■ EXERCISE DESCRIPTION ■
Report, as a bare number, how many lines of the material below contain the word "Тулы".

■ RECORDS FOR THIS TASK ■
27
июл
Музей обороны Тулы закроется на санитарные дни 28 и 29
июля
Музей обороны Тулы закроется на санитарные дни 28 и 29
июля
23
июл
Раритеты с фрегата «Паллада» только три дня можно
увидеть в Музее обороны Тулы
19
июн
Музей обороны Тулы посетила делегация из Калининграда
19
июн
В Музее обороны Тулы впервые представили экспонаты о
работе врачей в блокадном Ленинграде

■ FINISHED EXERCISE ■
5